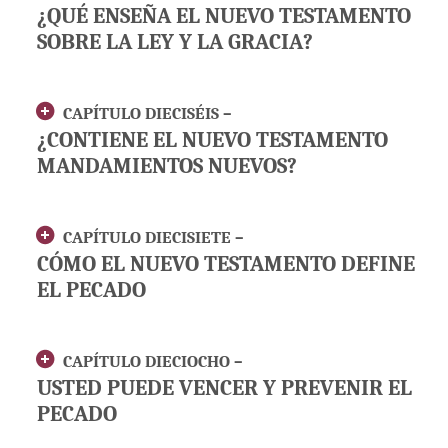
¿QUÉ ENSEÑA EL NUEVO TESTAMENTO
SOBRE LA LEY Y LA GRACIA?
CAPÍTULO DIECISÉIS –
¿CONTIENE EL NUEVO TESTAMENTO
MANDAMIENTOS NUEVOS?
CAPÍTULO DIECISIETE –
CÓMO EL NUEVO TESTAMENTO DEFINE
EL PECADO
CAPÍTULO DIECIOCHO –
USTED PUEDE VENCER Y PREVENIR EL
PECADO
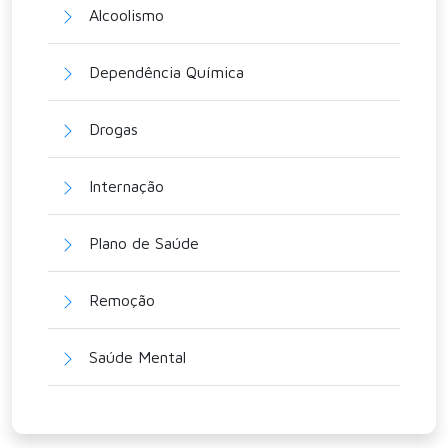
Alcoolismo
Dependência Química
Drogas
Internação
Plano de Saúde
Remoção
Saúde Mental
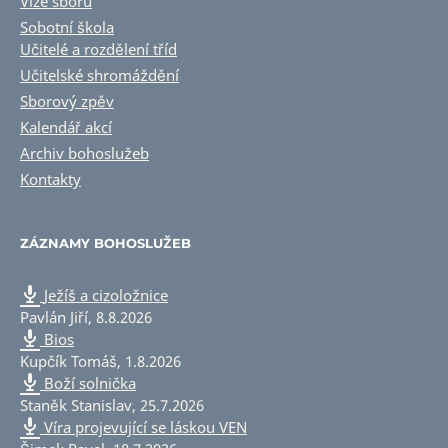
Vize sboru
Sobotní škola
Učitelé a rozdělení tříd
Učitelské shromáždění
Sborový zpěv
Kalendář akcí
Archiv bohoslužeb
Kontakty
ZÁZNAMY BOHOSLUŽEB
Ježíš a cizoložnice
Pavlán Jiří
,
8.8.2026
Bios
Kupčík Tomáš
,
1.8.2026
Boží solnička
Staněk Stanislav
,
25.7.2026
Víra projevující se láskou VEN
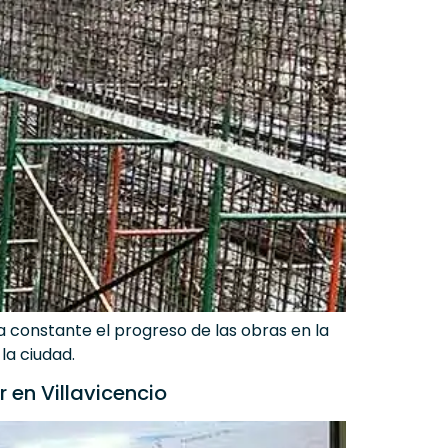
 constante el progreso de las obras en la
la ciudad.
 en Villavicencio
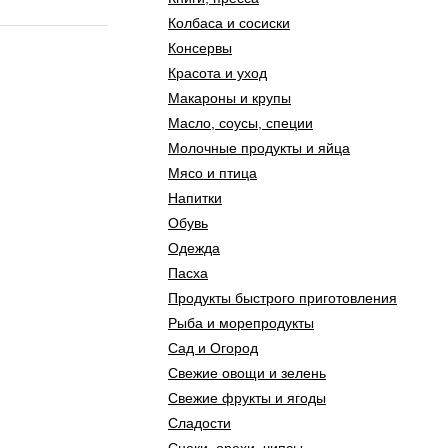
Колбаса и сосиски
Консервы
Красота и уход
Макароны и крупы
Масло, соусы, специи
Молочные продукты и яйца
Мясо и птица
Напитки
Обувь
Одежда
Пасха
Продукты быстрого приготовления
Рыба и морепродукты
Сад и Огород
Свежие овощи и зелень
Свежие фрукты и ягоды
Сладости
# # # # # # #
- Aim of the exercise -
Beginning at the line where "Свежие овощи и зелень" appears, extract each line through the end of the data above; keep them exact and include nothing else.

- Written solution -
Свежие овощи и зелень
Свежие фрукты и ягоды
Сладости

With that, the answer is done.